Transcribed page contents
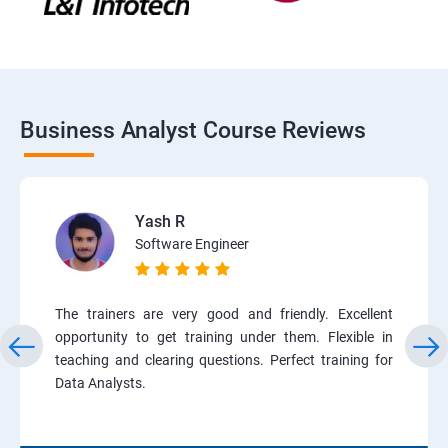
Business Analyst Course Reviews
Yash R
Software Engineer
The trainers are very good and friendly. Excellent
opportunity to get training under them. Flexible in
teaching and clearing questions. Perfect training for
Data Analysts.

— Problem description —
Reproduce the lines from the one with "opportunity to get" to the end of the data exactly, leaving out every earlier line.

— Exercise answer —
opportunity to get training under them. Flexible in
teaching and clearing questions. Perfect training for
Data Analysts.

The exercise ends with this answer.